◆ The problem ◆
All pictures should be dropped, and only the lines from the top of the entries below through the line containing "Investor Charter for Stock" repeated exactly, both ends included.

◆ Items from a data source ◆
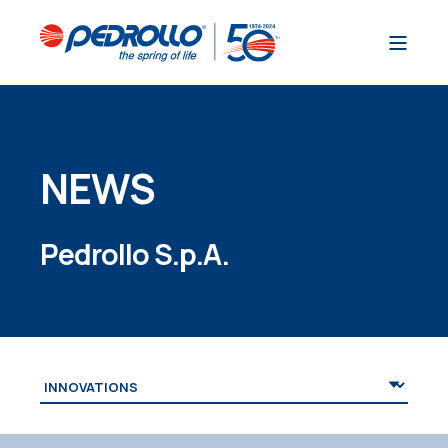
NEWS
Pedrollo S.p.A.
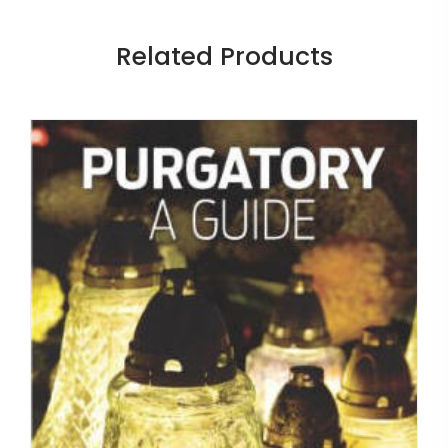
Related Products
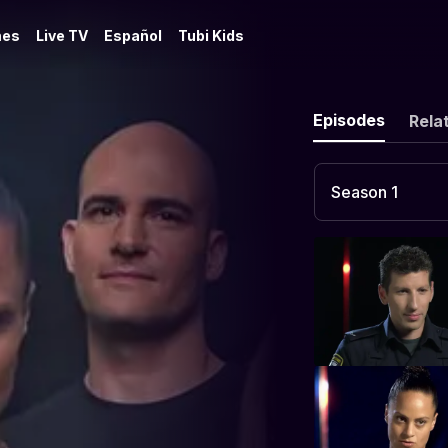
es
Live TV
Español
Tubi Kids
Episodes
Rela
Season 1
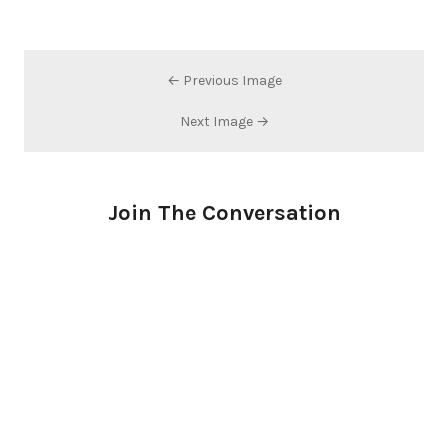
← Previous Image
Next Image →
Join The Conversation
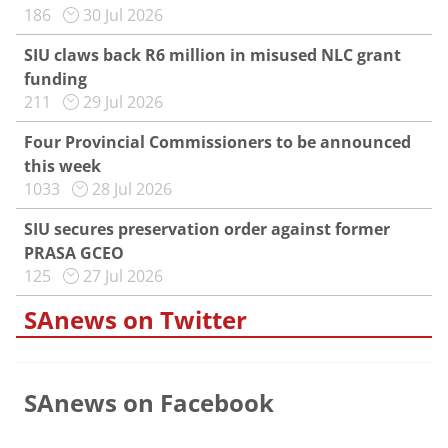
186
30 Jul 2026
SIU claws back R6 million in misused NLC grant
funding
211
29 Jul 2026
Four Provincial Commissioners to be announced
this week
1033
28 Jul 2026
SIU secures preservation order against former
PRASA GCEO
125
27 Jul 2026
SAnews on Twitter
SAnews on Facebook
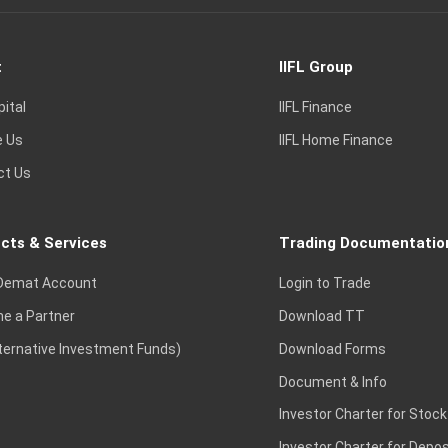
t
IIFL Group
pital
IIFL Finance
e Us
IIFL Home Finance
ct Us
cts & Services
Trading Documentatio
Demat Account
Login to Trade
e a Partner
Download TT
lternative Investment Funds)
Download Forms
Document & Info
Investor Charter for Stock
Investor Charter for Depos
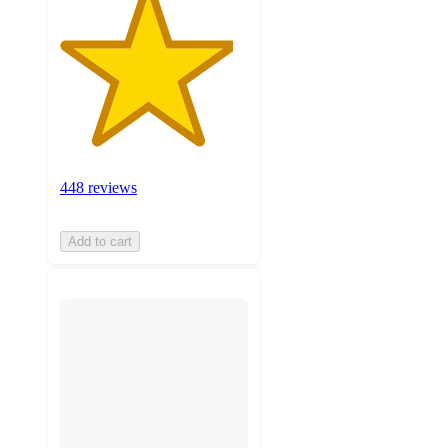
448 reviews
Add to cart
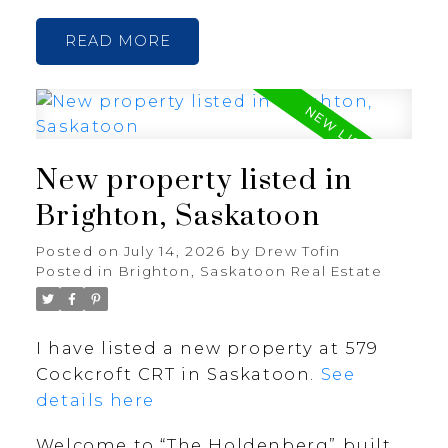
READ
New property listed in
Brighton, Saskatoon
Posted on
July 14, 2026
by
Drew Tofin
Posted in
Brighton, Saskatoon Real Estate
I have listed a new property at 579
Cockcroft CRT in Saskatoon.
See
details here
Welcome to “The Holdenberg” built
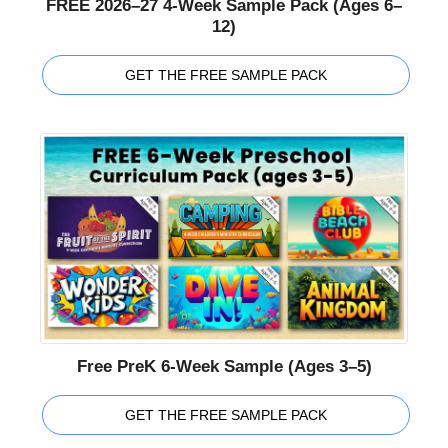
FREE 2026–27 4-Week Sample Pack (Ages 6–
12)
GET THE FREE SAMPLE PACK
Free PreK 6-Week Sample (Ages 3–5)
GET THE FREE SAMPLE PACK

◆ Solution to the exercise ◆
NEWS
Pedrollo S.p.A.
Related Products
es
Live TV
Español
Tubi Kids
Episodes
Rela
Season 1
← Previous Image
Next Image →
Join The Conversation
186
30 Jul 2026
SIU claws back R6 million in misused NLC grant
funding
211
29 Jul 2026
Four Provincial Commissioners to be announced
this week
1033
28 Jul 2026
SIU secures preservation order against former
PRASA GCEO
125
27 Jul 2026
SAnews on Twitter
SAnews on Facebook
t
IIFL Group
pital
IIFL Finance
e Us
IIFL Home Finance
ct Us
cts & Services
Trading Documentatio
Demat Account
Login to Trade
e a Partner
Download TT
lternative Investment Funds)
Download Forms
Document & Info
Investor Charter for Stock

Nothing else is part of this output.